As a statistics PhD candidate at the University of Auckland, I spend my days researching how to model buses in real-time, and then use this to make improved predictions of arrival time and travel time.
As the lead developer of iNZight, I'm responsible for developing and maintaining a data visualisation and analysis tool used by New Zealand schools, universities, and various other individuals and organisations around the world.
I've completed all of my study at the University of Auckland, originally studying biological sciences with a marine science specialisation, I was swiftly coerced to switch to a double major in biology and statistics. While I enjoyed most of my biology papers, I found I enjoyed statistics more (it is more enjoyable, and they introduced me to this thing called R). Therefore, I didn't hesitate to enrol in postgraduate study in statistics.
The main goal of my current work is to model Auckland's entire public transport system in real time, in order to make reliable preditions about arrival time. The first piece of the puzzle involves a particle filter model to determine the speed (and other variables) based on the observed GPS position of all buses in the Auckland public transport network. The second piece is a Kalman filter that uses bus speeds from the particle filter to estimate the speed along individual segments of road. Finally, the estimated speeds will be used to predict how long it will take for each bus to travel from its current position to future stops.
What is a particle filter? Basically, parallel universes. But instead of universes, we have buses! A whole fleet of imaginary—but plausible—buses, all traveling along the route at different speeds, some stopping at bus stops and traffic lights while others don't. Then, whenever we receive a GPS position update from the real bus, we delete any imaginary buses that are no longer plausible (i.e., near the observed location).
And how about that Kalman filter you mentioned? This is just a way of updating a previous estimate when we receive a new observation, allowing the state (speed along a section of road) to change over time, but also allowing for uncertainty in the measurements (bus speeds). The more buses that recently traveled down a piece of road, the better our estimate of the average speed—and how variable it is: did the buses travel at similar speeds, or were they quite different?
The size-selectivity of fishing gear is of particular interest to fisheries managers, aiding in the reduction of by-catch and increase of profits. Size-selectivity models have typically been fitted using GLMs and mixed-effects models implemented using software such as SAS. We investigate a Bayesian approach to fitting these models, with special focus on the comparability of frequentist and Bayesian models. We look at several case studies, which are used to establish the validity of our models by comparing our results to those published in previous analyses. MCMC diagnostic tests and PPCs for overdispersion are explored, and random-effects are shown to be the preferred method of modelling overdispersion in the data. Having formulated a general model, several extensions are investigated. The Poisson distribution is used as an alternative likelihood function, allowing the models to make use of any population size distribution information, and multiple random-effects models are implemented that were previously found to be too complex. Semiparametric selection curves—notably basis splines—are used with the constraint that they be continuous, non-decreasing functions of length. A new R package,
BSM, is introduced as a simple tool for fitting many of the Bayesian selectivity models discussed in this thesis.

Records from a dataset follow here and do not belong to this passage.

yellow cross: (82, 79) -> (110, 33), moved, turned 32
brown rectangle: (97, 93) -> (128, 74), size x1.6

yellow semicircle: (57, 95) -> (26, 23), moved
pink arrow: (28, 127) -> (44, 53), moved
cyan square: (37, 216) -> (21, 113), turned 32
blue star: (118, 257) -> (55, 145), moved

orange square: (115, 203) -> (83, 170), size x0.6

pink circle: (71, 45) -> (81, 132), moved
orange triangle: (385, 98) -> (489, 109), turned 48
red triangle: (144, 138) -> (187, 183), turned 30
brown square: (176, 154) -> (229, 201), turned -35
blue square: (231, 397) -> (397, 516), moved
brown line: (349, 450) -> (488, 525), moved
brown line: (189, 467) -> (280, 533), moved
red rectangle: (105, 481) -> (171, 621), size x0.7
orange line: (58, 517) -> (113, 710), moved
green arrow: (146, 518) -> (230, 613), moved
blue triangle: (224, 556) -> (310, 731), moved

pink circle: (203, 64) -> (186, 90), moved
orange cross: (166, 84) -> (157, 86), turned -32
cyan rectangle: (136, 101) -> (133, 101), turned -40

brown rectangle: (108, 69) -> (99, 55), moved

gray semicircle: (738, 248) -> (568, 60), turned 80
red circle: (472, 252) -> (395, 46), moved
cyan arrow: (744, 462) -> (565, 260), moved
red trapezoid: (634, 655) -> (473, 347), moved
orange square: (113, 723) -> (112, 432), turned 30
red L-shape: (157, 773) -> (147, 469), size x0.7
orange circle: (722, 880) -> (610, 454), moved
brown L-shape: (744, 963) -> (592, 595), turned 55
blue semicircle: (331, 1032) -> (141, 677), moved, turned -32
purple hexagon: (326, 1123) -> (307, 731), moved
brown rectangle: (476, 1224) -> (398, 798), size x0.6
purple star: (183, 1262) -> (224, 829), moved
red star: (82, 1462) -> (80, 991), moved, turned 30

Abstract: Reverberation mapping is a technique used to infer the lag, τ, between two light curves obtained from two different regions of AGN. The lag can later be used in the estimation of the mass of the central black hole. Traditional reverberation mapping methods involve the use of the CCF, and more recently Bayesian models to estimate the lag, however these require long, expensive observational campaigns to obtain the data necessary to infer the lag accurately. The difficulty in obtaining the data has led to the development of a new technique where the CCFs from multiple poorly-measured AGN are combined, or stacked, to infer a typical lag for the sample. Through simulation, this method was shown to recover the lag, although the population lag variability and uncertainty of the lag estimate due to the sparse data were difficult to differentiate from the stacked CCF. Therefore, we proposed using a Bayesian hierarchical model as an alternative, with the advantage of obtaining individual estimates for population variability and estimation error. After first implementing a simple model to show our method could be used to recover the population mean lag, we constructed a model that would analyse multiple AGN and infer the population distribution of lags. We were able to recover the population parameters, and their associated uncertainties, and show that the population variability was separable from the uncertainty in estimating the mean lag.
I'm currently the lead designer, developer, and maintainer of iNZight, a free, easy-to-use data exploration, visualisation, and analysis tool targeted towards users with little or no prior statistics experience, allowing them to produce complex graphs with ease. iNZight is developed by students here at the University of Auckland, usually as part of a project, which is overseen by Chris Wild.
I started working on the project in the middle of 2013, and over the next four years have managed to contribute to all of the components, most notably the graphics package (iNZightPlots), and more recently the main GUI. I've also been responsible for maintaining the 10 R packages behind iNZight, the R repository, the Windows, Mac, and Linux installers, and the website.